• _What is being asked_: Would you output the whole of the data exactly?

• _Input_:

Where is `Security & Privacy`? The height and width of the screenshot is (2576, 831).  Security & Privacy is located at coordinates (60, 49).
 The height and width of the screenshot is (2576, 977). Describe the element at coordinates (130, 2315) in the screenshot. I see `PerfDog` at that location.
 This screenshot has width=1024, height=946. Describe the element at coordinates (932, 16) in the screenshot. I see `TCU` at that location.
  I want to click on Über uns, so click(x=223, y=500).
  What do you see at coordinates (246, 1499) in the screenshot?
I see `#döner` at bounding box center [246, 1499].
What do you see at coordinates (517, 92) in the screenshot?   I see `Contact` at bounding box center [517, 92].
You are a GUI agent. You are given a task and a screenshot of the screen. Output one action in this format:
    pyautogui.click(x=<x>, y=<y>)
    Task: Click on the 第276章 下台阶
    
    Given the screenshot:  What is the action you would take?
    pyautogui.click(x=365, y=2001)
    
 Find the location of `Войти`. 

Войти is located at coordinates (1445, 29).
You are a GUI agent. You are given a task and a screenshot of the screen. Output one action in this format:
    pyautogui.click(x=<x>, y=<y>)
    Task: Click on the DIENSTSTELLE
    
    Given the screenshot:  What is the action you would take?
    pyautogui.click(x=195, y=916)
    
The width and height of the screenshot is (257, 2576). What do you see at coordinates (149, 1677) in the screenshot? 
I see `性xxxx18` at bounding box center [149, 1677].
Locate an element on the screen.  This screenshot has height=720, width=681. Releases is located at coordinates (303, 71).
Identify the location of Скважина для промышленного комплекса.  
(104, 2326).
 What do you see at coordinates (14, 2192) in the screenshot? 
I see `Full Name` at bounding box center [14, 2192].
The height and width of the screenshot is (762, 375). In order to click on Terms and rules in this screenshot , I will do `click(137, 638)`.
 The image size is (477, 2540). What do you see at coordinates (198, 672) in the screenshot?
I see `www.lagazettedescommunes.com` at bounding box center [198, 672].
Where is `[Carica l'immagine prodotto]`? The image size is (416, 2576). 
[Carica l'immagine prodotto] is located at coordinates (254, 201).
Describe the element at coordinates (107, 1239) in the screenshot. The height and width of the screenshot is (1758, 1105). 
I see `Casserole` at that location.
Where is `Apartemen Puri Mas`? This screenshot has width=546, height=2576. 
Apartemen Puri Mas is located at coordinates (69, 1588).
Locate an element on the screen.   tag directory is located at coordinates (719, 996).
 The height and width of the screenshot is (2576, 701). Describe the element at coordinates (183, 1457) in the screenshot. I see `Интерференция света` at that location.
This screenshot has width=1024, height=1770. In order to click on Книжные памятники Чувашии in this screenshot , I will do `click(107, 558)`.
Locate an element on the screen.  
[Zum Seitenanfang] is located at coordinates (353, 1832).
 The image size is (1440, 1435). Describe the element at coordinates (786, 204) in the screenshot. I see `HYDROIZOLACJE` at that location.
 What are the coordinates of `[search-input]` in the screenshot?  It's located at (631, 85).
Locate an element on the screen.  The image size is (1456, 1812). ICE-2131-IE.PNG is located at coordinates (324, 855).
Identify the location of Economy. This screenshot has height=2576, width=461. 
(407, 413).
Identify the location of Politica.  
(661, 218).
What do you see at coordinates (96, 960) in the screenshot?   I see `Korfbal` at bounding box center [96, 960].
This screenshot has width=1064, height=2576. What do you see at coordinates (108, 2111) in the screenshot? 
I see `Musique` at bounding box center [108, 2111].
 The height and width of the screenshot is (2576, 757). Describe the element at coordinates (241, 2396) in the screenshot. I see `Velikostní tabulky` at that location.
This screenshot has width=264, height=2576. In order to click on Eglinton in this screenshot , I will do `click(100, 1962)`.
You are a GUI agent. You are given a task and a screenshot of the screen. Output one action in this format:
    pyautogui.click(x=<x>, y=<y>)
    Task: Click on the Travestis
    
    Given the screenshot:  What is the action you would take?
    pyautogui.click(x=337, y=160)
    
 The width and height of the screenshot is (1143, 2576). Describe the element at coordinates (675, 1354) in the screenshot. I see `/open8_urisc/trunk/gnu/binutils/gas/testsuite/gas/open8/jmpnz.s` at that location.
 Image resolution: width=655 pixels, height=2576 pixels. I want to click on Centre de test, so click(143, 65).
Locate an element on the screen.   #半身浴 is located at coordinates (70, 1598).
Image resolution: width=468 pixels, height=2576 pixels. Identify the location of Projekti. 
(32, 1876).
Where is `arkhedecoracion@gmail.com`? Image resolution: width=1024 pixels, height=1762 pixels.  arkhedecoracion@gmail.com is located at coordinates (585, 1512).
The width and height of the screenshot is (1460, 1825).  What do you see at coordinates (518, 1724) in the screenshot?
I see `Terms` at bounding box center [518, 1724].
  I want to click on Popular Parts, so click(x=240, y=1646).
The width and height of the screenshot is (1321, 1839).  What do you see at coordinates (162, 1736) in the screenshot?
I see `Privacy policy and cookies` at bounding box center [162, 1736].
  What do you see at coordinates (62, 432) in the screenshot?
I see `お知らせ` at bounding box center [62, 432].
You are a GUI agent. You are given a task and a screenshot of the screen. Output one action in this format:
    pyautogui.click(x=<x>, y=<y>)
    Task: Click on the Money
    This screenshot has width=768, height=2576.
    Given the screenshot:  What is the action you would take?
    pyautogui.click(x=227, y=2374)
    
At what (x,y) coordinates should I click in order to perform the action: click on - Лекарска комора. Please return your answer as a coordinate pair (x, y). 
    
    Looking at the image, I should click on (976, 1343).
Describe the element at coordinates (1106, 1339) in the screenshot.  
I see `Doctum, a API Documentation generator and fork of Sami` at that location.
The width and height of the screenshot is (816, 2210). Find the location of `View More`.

• _Result_:
Where is `Security & Privacy`? The height and width of the screenshot is (2576, 831).  Security & Privacy is located at coordinates (60, 49).
 The height and width of the screenshot is (2576, 977). Describe the element at coordinates (130, 2315) in the screenshot. I see `PerfDog` at that location.
 This screenshot has width=1024, height=946. Describe the element at coordinates (932, 16) in the screenshot. I see `TCU` at that location.
  I want to click on Über uns, so click(x=223, y=500).
  What do you see at coordinates (246, 1499) in the screenshot?
I see `#döner` at bounding box center [246, 1499].
What do you see at coordinates (517, 92) in the screenshot?   I see `Contact` at bounding box center [517, 92].
You are a GUI agent. You are given a task and a screenshot of the screen. Output one action in this format:
    pyautogui.click(x=<x>, y=<y>)
    Task: Click on the 第276章 下台阶
    
    Given the screenshot:  What is the action you would take?
    pyautogui.click(x=365, y=2001)
    
 Find the location of `Войти`. 

Войти is located at coordinates (1445, 29).
You are a GUI agent. You are given a task and a screenshot of the screen. Output one action in this format:
    pyautogui.click(x=<x>, y=<y>)
    Task: Click on the DIENSTSTELLE
    
    Given the screenshot:  What is the action you would take?
    pyautogui.click(x=195, y=916)
    
The width and height of the screenshot is (257, 2576). What do you see at coordinates (149, 1677) in the screenshot? 
I see `性xxxx18` at bounding box center [149, 1677].
Locate an element on the screen.  This screenshot has height=720, width=681. Releases is located at coordinates (303, 71).
Identify the location of Скважина для промышленного комплекса.  
(104, 2326).
 What do you see at coordinates (14, 2192) in the screenshot? 
I see `Full Name` at bounding box center [14, 2192].
The height and width of the screenshot is (762, 375). In order to click on Terms and rules in this screenshot , I will do `click(137, 638)`.
 The image size is (477, 2540). What do you see at coordinates (198, 672) in the screenshot?
I see `www.lagazettedescommunes.com` at bounding box center [198, 672].
Where is `[Carica l'immagine prodotto]`? The image size is (416, 2576). 
[Carica l'immagine prodotto] is located at coordinates (254, 201).
Describe the element at coordinates (107, 1239) in the screenshot. The height and width of the screenshot is (1758, 1105). 
I see `Casserole` at that location.
Where is `Apartemen Puri Mas`? This screenshot has width=546, height=2576. 
Apartemen Puri Mas is located at coordinates (69, 1588).
Locate an element on the screen.   tag directory is located at coordinates (719, 996).
 The height and width of the screenshot is (2576, 701). Describe the element at coordinates (183, 1457) in the screenshot. I see `Интерференция света` at that location.
This screenshot has width=1024, height=1770. In order to click on Книжные памятники Чувашии in this screenshot , I will do `click(107, 558)`.
Locate an element on the screen.  
[Zum Seitenanfang] is located at coordinates (353, 1832).
 The image size is (1440, 1435). Describe the element at coordinates (786, 204) in the screenshot. I see `HYDROIZOLACJE` at that location.
 What are the coordinates of `[search-input]` in the screenshot?  It's located at (631, 85).
Locate an element on the screen.  The image size is (1456, 1812). ICE-2131-IE.PNG is located at coordinates (324, 855).
Identify the location of Economy. This screenshot has height=2576, width=461. 
(407, 413).
Identify the location of Politica.  
(661, 218).
What do you see at coordinates (96, 960) in the screenshot?   I see `Korfbal` at bounding box center [96, 960].
This screenshot has width=1064, height=2576. What do you see at coordinates (108, 2111) in the screenshot? 
I see `Musique` at bounding box center [108, 2111].
 The height and width of the screenshot is (2576, 757). Describe the element at coordinates (241, 2396) in the screenshot. I see `Velikostní tabulky` at that location.
This screenshot has width=264, height=2576. In order to click on Eglinton in this screenshot , I will do `click(100, 1962)`.
You are a GUI agent. You are given a task and a screenshot of the screen. Output one action in this format:
    pyautogui.click(x=<x>, y=<y>)
    Task: Click on the Travestis
    
    Given the screenshot:  What is the action you would take?
    pyautogui.click(x=337, y=160)
    
 The width and height of the screenshot is (1143, 2576). Describe the element at coordinates (675, 1354) in the screenshot. I see `/open8_urisc/trunk/gnu/binutils/gas/testsuite/gas/open8/jmpnz.s` at that location.
 Image resolution: width=655 pixels, height=2576 pixels. I want to click on Centre de test, so click(143, 65).
Locate an element on the screen.   #半身浴 is located at coordinates (70, 1598).
Image resolution: width=468 pixels, height=2576 pixels. Identify the location of Projekti. 
(32, 1876).
Where is `arkhedecoracion@gmail.com`? Image resolution: width=1024 pixels, height=1762 pixels.  arkhedecoracion@gmail.com is located at coordinates (585, 1512).
The width and height of the screenshot is (1460, 1825).  What do you see at coordinates (518, 1724) in the screenshot?
I see `Terms` at bounding box center [518, 1724].
  I want to click on Popular Parts, so click(x=240, y=1646).
The width and height of the screenshot is (1321, 1839).  What do you see at coordinates (162, 1736) in the screenshot?
I see `Privacy policy and cookies` at bounding box center [162, 1736].
  What do you see at coordinates (62, 432) in the screenshot?
I see `お知らせ` at bounding box center [62, 432].
You are a GUI agent. You are given a task and a screenshot of the screen. Output one action in this format:
    pyautogui.click(x=<x>, y=<y>)
    Task: Click on the Money
    This screenshot has width=768, height=2576.
    Given the screenshot:  What is the action you would take?
    pyautogui.click(x=227, y=2374)
    
At what (x,y) coordinates should I click in order to perform the action: click on - Лекарска комора. Please return your answer as a coordinate pair (x, y). 
    
    Looking at the image, I should click on (976, 1343).
Describe the element at coordinates (1106, 1339) in the screenshot.  
I see `Doctum, a API Documentation generator and fork of Sami` at that location.
The width and height of the screenshot is (816, 2210). Find the location of `View More`.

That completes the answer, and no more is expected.